For those who don’t follow the WRC (World Rally Championship), Lancia is the most successful manufacturer in world rallying, EVER. When the WRC shifted from Group B to Group A specifications in 1987, the Lancia Delta 4WD was the right car at the right time, far better suited for rallying than any other on the market. Over the years Lancia has had more than 74 WRC race wins and 11 World Rally Championships (with six championship wins with the four evolution’s of the Delta Integrale, a unique figure in the WRC, for any car). The Delta Integrale, all versions combined, has scored 46 WRC wins, another unique and unmatched figure.

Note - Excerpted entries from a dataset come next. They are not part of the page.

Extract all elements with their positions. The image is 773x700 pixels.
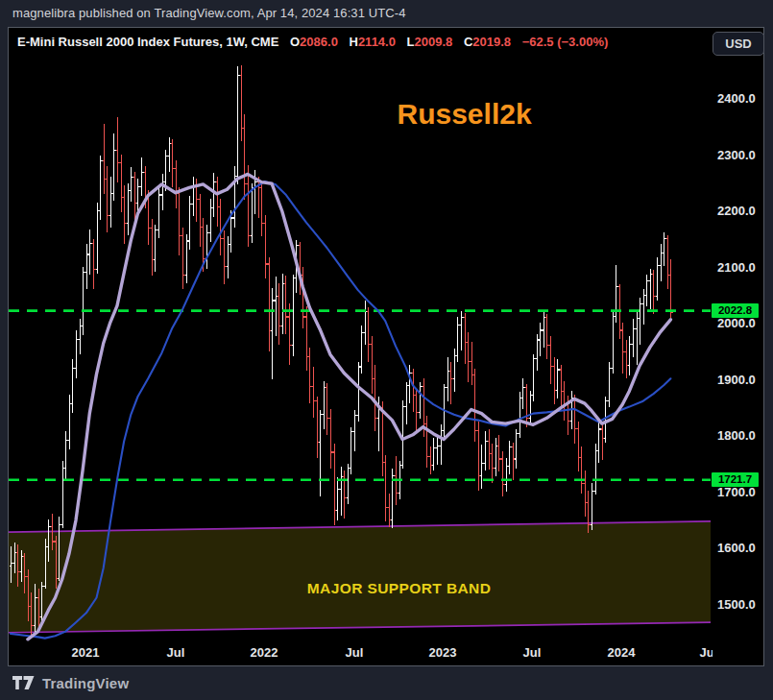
ohlc-bar <box>185 234 189 283</box>
ohlc-bar <box>580 447 584 494</box>
ohlc-bar <box>350 427 353 474</box>
ohlc-bar <box>103 124 107 194</box>
ohlc-bar <box>515 429 519 469</box>
price-chart[interactable]: MAJOR SUPPORT BANDRussell2k <box>8 27 764 666</box>
low-value: 2009.8 <box>415 35 453 49</box>
ohlc-bar <box>521 378 525 409</box>
ohlc-bar <box>223 230 227 284</box>
ohlc-bar <box>429 447 433 474</box>
ohlc-bar <box>188 196 192 250</box>
ohlc-bar <box>519 392 522 439</box>
chart-legend[interactable]: E-Mini Russell 2000 Index Futures, 1W, C… <box>17 35 608 49</box>
ohlc-bar <box>597 421 601 464</box>
ohlc-bar <box>669 259 673 318</box>
time-tick-label: 2023 <box>416 644 470 661</box>
level-price-tag: 1721.7 <box>712 472 759 487</box>
ohlc-bar <box>243 114 247 199</box>
currency-button[interactable]: USD <box>713 32 764 56</box>
ohlc-bar <box>488 429 492 470</box>
ohlc-bar <box>151 219 155 276</box>
ohlc-bar <box>71 359 75 413</box>
ohlc-bar <box>460 311 464 351</box>
ohlc-bar <box>154 225 157 272</box>
ohlc-bar <box>449 362 453 404</box>
time-axis[interactable]: 2021Jul2022Jul2023Jul2024Jul <box>9 644 713 661</box>
ohlc-bar <box>495 438 498 476</box>
open-label: O <box>290 35 300 49</box>
ohlc-bar <box>539 323 543 356</box>
low-label: L <box>407 35 415 49</box>
ohlc-bar <box>560 365 564 406</box>
ohlc-bar <box>480 445 484 489</box>
ohlc-bar <box>340 467 344 516</box>
ohlc-bar <box>456 317 460 362</box>
ohlc-bar <box>353 410 357 451</box>
time-tick-label: Jul <box>682 644 713 661</box>
ohlc-bar <box>532 354 536 402</box>
ohlc-bar <box>615 265 618 323</box>
ohlc-bar <box>181 228 185 289</box>
close-value: 2019.8 <box>472 35 511 49</box>
ohlc-bar <box>168 137 172 172</box>
time-tick-label: Jul <box>149 644 203 661</box>
ohlc-bar <box>106 166 109 232</box>
ohlc-bar <box>549 336 553 384</box>
price-tick-label: 2300.0 <box>717 148 767 163</box>
ohlc-bar <box>491 444 495 483</box>
ohlc-bar <box>639 298 642 345</box>
ohlc-bar <box>467 332 471 382</box>
ohlc-bar <box>405 382 409 424</box>
change-value: −62.5 (−3.00%) <box>522 35 609 49</box>
ohlc-bar <box>347 464 350 505</box>
ohlc-bar <box>357 362 361 421</box>
ohlc-bar <box>642 289 646 326</box>
ohlc-bar <box>302 267 305 328</box>
ohlc-bar <box>288 303 292 365</box>
time-tick-label: 2022 <box>237 644 291 661</box>
ohlc-bar <box>594 444 598 495</box>
ohlc-bar <box>501 451 505 496</box>
ohlc-bar <box>284 276 288 334</box>
ohlc-bar <box>227 236 230 278</box>
ohlc-bar <box>505 458 509 492</box>
ohlc-bar <box>264 215 268 278</box>
price-tick-label: 1600.0 <box>717 541 767 556</box>
ohlc-bar <box>545 314 549 360</box>
ohlc-bar <box>79 319 83 355</box>
ohlc-bar <box>573 395 577 445</box>
ohlc-bar <box>473 369 477 442</box>
ohlc-bar <box>319 410 323 496</box>
ohlc-bar <box>625 340 629 378</box>
high-value: 2114.0 <box>358 35 396 49</box>
tradingview-logo-icon <box>12 675 35 690</box>
ohlc-bar <box>556 359 560 398</box>
ohlc-bar <box>553 357 557 405</box>
ohlc-bar <box>663 232 666 266</box>
ohlc-bar <box>336 477 340 521</box>
support-band <box>9 521 711 633</box>
price-tick-label: 2400.0 <box>717 91 767 107</box>
ohlc-bar <box>464 313 468 364</box>
ohlc-bar <box>329 409 333 469</box>
chart-note-title: Russell2k <box>398 98 532 130</box>
level-price-tag: 2022.8 <box>712 303 759 318</box>
ohlc-bar <box>525 384 529 427</box>
ohlc-bar <box>161 174 165 210</box>
ohlc-bar <box>120 155 124 212</box>
time-tick-label: 2024 <box>594 644 648 661</box>
ohlc-bar <box>233 166 237 228</box>
price-tick-label: 2000.0 <box>717 316 767 331</box>
ohlc-bar <box>536 334 540 372</box>
ohlc-bar <box>652 270 656 314</box>
ohlc-bar <box>608 362 612 407</box>
ohlc-bar <box>388 494 392 527</box>
ohlc-bar <box>563 381 567 421</box>
ohlc-bar <box>178 187 181 254</box>
ohlc-bar <box>216 177 220 227</box>
ohlc-bar <box>236 66 240 184</box>
price-tick-label: 2200.0 <box>717 204 767 219</box>
ohlc-bar <box>484 431 488 471</box>
ohlc-bar <box>384 455 388 521</box>
ohlc-bar <box>112 133 116 201</box>
price-tick-label: 1900.0 <box>717 373 767 388</box>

The Lancia Delta 4WD evolved through the years (from 1987 to 1994) to be called the Integrale then Integrale 16V and finally Integrale Evoluzione, winning six world rally championships, far more than any other auto manufacturer. Championship or race winning driver’s included Juna Kankkunen, Miki Biasion, Didier Auriol, Markku Alen, Henri Toivonen, Walter Rohrl and many more!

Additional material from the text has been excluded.